■ Problem requirements ■
Excerpt from the entries below: please repeat exactly the lines from the one containing "Mask every instance" through the last one, both ends included, with no pictures.

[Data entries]
%%

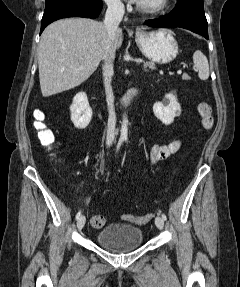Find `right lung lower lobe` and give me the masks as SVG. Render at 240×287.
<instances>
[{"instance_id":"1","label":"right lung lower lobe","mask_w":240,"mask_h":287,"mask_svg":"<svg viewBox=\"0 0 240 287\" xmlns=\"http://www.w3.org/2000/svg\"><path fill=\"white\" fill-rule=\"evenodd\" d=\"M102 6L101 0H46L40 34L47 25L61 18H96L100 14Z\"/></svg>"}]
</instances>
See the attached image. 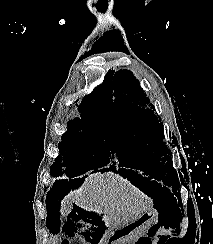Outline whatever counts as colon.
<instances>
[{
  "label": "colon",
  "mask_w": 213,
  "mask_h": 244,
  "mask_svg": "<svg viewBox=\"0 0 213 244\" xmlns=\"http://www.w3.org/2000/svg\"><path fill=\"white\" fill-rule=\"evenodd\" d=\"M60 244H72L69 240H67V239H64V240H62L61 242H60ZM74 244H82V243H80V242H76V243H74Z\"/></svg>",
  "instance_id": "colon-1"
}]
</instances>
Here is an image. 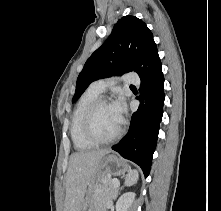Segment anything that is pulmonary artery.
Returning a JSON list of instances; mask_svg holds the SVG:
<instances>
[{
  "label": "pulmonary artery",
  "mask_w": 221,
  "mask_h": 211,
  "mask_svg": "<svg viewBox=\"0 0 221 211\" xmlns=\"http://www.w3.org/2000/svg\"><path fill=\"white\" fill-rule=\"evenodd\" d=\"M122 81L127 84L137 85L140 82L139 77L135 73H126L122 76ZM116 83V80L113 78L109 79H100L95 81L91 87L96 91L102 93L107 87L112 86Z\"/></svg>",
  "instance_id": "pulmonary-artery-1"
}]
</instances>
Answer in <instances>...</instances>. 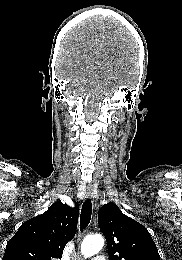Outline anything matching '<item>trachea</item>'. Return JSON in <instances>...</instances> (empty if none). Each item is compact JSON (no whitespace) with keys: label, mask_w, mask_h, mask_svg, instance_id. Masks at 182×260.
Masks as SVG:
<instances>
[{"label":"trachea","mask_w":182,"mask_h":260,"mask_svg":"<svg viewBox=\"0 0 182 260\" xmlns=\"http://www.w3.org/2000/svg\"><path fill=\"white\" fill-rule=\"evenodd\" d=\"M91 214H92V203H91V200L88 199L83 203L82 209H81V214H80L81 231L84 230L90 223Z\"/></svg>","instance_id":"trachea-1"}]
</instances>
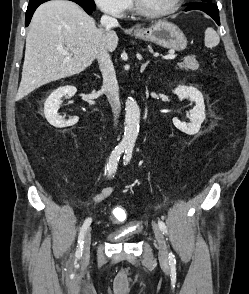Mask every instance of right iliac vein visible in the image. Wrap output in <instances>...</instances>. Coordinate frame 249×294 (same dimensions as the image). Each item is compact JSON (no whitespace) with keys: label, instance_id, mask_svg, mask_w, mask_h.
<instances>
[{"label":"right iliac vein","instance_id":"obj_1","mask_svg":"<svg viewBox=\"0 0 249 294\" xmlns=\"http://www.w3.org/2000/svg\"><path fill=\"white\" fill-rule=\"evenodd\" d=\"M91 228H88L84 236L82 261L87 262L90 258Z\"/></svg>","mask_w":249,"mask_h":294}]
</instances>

%%

■ Answer for this exercise ■
Mask every instance of right iliac vein visible in the image. Wrap output in <instances>...</instances>. Coordinate frame 249×294 (same dimensions as the image). Each item is compact JSON (no whitespace) with keys: label, instance_id, mask_svg, mask_w, mask_h.
<instances>
[{"label":"right iliac vein","instance_id":"obj_1","mask_svg":"<svg viewBox=\"0 0 249 294\" xmlns=\"http://www.w3.org/2000/svg\"><path fill=\"white\" fill-rule=\"evenodd\" d=\"M91 228H88L84 236L82 261L87 262L90 258Z\"/></svg>","mask_w":249,"mask_h":294}]
</instances>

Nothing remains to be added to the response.